The Multifamily Lending program is designed to provide permanent financing, otherwise unavailable in the private market, for 20 affordable rental housing projects a year consisting of approximately 1,000 total units over state fiscal years (FY) 2015-17. There are three loan categories under MLP: New Housing Credit MLP Loans, Preservation MLP Loans and Choice MLP loans.

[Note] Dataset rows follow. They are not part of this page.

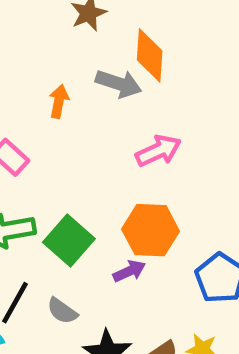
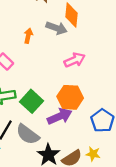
purple arrow: (129, 271) -> (60, 116), size x1.6
gray semicircle: (62, 311) -> (28, 134), size x1.6

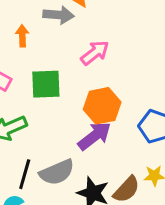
green square: (32, 101) -> (46, 84), moved, turned -30
gray semicircle: (28, 134) -> (57, 172), turned -45

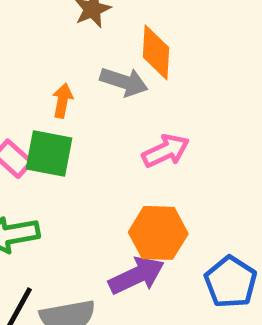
green square: (46, 84) -> (49, 154), moved

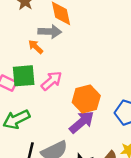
orange arrow: (62, 101) -> (36, 47), moved, turned -42
pink arrow: (166, 151) -> (52, 81), moved

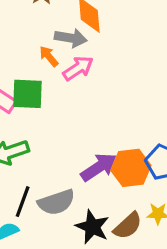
pink arrow: (52, 81) -> (78, 68), moved
orange hexagon: (86, 99) -> (131, 168), moved

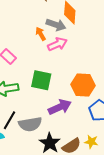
green square: (27, 94) -> (41, 80), moved
orange hexagon: (131, 168) -> (83, 85), moved

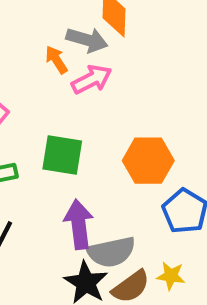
purple arrow: (60, 107) -> (79, 224), moved, turned -70
gray semicircle: (30, 124) -> (111, 252), moved

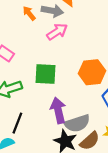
orange arrow: (56, 60) -> (29, 13), moved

National Housing Trust Fund Program

The National Housing Trust Fund was established as a provision of the Housing and Economic Recovery Act of 2008, which was signed into law by President George W. Bush. Once capitalized, the trust fund will provide funds to build, preserve, and rehabilitate rental homes that are affordable for extremely and very low income households. Once HUD publishes the formula allocation amounts, the State of Ohio will be tasked with development of an allocation plan that will be linked to the State Consolidated Plan. HUD has encouraged states to begin planning and soliciting input from constituents.

Ohio Section 811 Program

The Ohio Housing Finance Agency (OHFA), Ohio Department of Medicaid (ODM), Ohio Department of Developmental Disabilities (DODD), and the Ohio Department of Mental Health and Addiction Services (OhioMHAS) are collaborating to implement the Ohio Section 811 program designed to serve approximately 485 households throughout the state.

The purpose of this program, as authorized under the Frank Melville Supportive Housing Investment Act of 2010, is to allow households composed of one or more persons with a disability, who are at least 18 but less than 62 years of age and are extremely low income, to live as independently as possible by subsidizing rental housing opportunities and providing access to supportive services.